The FUD-spreaders are destroying this opportunity with their lies. They are polluting the well by focusing on false marketing – on being the loud idiot drunk – instead of solving the problem. They can screw this up with their failure. It is time for us to demand they drop the FUD – drop the “F” bomb – and stop lying about what they can do. Just tell the truth, like Riak does — admit this is a hard problem and that hardcore engineering is the answer. In fact, they should do the honorable thing and quit the field if they are not ready to invest in the work needed to solve this problem.
If we, collectively, the developer and sysadmin community running the infrastructure of the world economy, allow people to replace engineering with marketing lies, to trade coffee mugs for countless hours of debugging, and in doing so, to destroy the reputation of a new class of data storage systems before they have had a chance to gain a foothold in the technology world, we all lose.
There are many reasons why the FUD spreaders persist.
There are the smart folks who throw our hands up and cynically say that liars are by their nature better marketers. But marketing need not be lies, cynically accepted.
Then there are some of us who are too busy keeping projects or businesses afloat to really dig into the facts. But we sense that we are being lied to, and so we detach, saying this is all FUD. This can’t help us. Tragically, we miss the opportunity to make a big change
Most of us simply want to trust other developers and will believe claims that seem too good to be true. If we do this, we are in a small but serious way saying that our hard-won operational wisdom is meaningless, that anyone who has deployed a production application or contributed to an open-source project has no standing to challenge the loud-mouth making claims that up-time is easy.
Up-time is not easy. Sleeping through the night without something failing is a blessing. Do not – *do not* – let VCs and marketers mess up our opportunity to take weekends off and sleep through the night when we are on call. The database technologies of 1980 (and their modern apologists in NoSQL) should not shape the lives of technologists in 2011.
In Conclusion…
In the briefest terms, Riak won’t betray this revolution because we keep learning big lessons from our small mistakes. We are our harshest critics.

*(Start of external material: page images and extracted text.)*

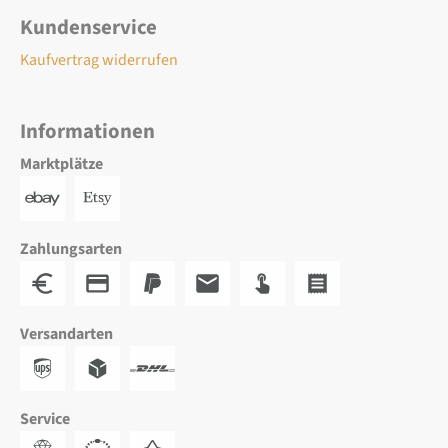
Kundenservice
Kaufvertrag widerrufen
Informationen
Marktplätze
Zahlungsarten
Versandarten
Service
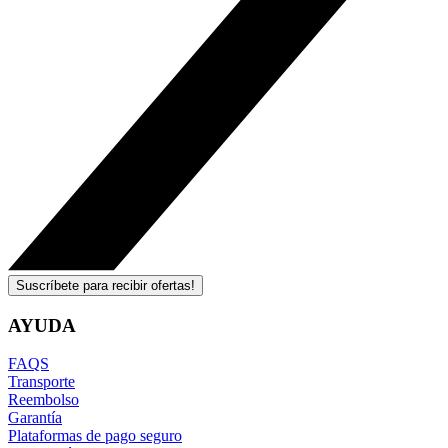
Suscríbete para recibir ofertas!
AYUDA
FAQS
Transporte
Reembolso
Garantía
Plataformas de pago seguro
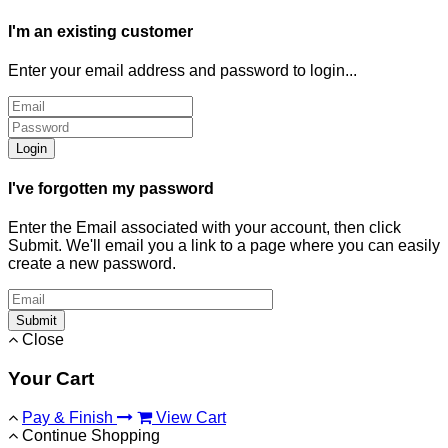
I'm an existing customer
Enter your email address and password to login...
Login
I've forgotten my password
Enter the Email associated with your account, then click
Submit. We'll email you a link to a page where you can easily
create a new password.
Submit
Close
Your Cart
Pay & Finish
View Cart
Continue Shopping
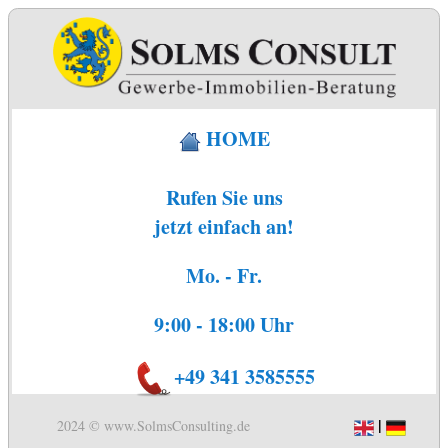
HOME
Rufen Sie uns
jetzt einfach an!
Mo. - Fr.
9:00 - 18:00 Uhr
+49 341 3585555
|
2024 © www.SolmsConsulting.de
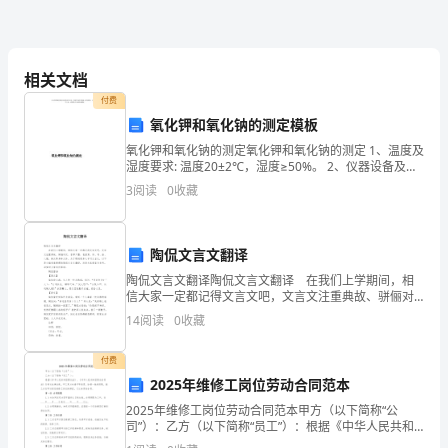
一、
E
．补交占路费
正确答案
:ABC
单
项
相关文档
选
付费
氧化钾和氧化钠的测定模板
择
氧化钾和氧化钠的测定氧化钾和氧化钠的测定 1、温度及
湿度要求: 温度20±2℃，湿度≥50%。 2、仪器设备及试
题
剂: （1）、氢氟酸:，质量分数40%； （2）、硫酸
3
阅读
0
收藏
（1+1）:硫酸与水的体积比为1:
1．
埋
陶侃文言文翻译
设
陶侃文言文翻译陶侃文言文翻译 在我们上学期间，相
信大家一定都记得文言文吧，文言文注重典故、骈俪对
于
仗、音律工整，包括策、诗、词、曲、八股、骈文等多
14
阅读
0
收藏
种文体。为了帮助更多人学习文言文，以下是小编收集
城
整理
付费
市
2025年维修工岗位劳动合同范本
2025年维修工岗位劳动合同范本甲方（以下简称“公
道
司”）：乙方（以下简称“员工”）：根据《中华人民共和
国劳动法》、《中华人民共和国劳动合同法》及有关法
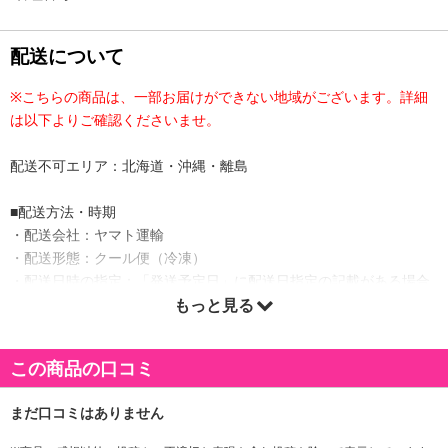
配送について
※こちらの商品は、一部お届けができない地域がございます。詳細
は以下よりご確認くださいませ。
配送不可エリア：北海道・沖縄・離島
■配送方法・時期
・配送会社：ヤマト運輸
・配送形態：クール便（冷凍）
・配送日時の指定：「発送予定日」に配送日指定の記載がある場合
に、ご利用可能です。
もっと見る
※発送予定日は到着日ではありません。
・商品は「産直オンライン」より出荷します。
この商品の口コミ
商品詳細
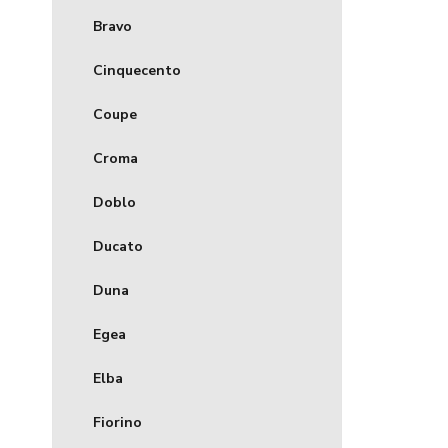
Bravo
Cinquecento
Coupe
Croma
Doblo
Ducato
Duna
Egea
Elba
Fiorino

We will deliver a series of releases that allow you to tune for the entire spectrum of CAP tradeoffs – strong consistency to strong partition tolerance – while making clear the tradeoffs and costs. At the same time Riak will provide plugins for Memcache, secondary indices, and also a significant departure from existing concepts of MapReduce that allows for flexible, simple, yet massively distributed computation, and much more user-friendly error reporting and logging. (Everyone reading this understands why that last item merits inclusion on any list of great aspirations – usability can damn or drive a project.)
We will deliver these major innovations, improvements, and enhancements, and they will be hard for us and our community to build. And it will take time for us to explain it to people. And you will find bugs. And it will work better a year after it ships than it does on day one.
But we will never lie to you.
We call on others to please drop the FUD, to acknowledge the truth about the challenges we all face running today’s infrastructure, and to join us in changing the world for the better.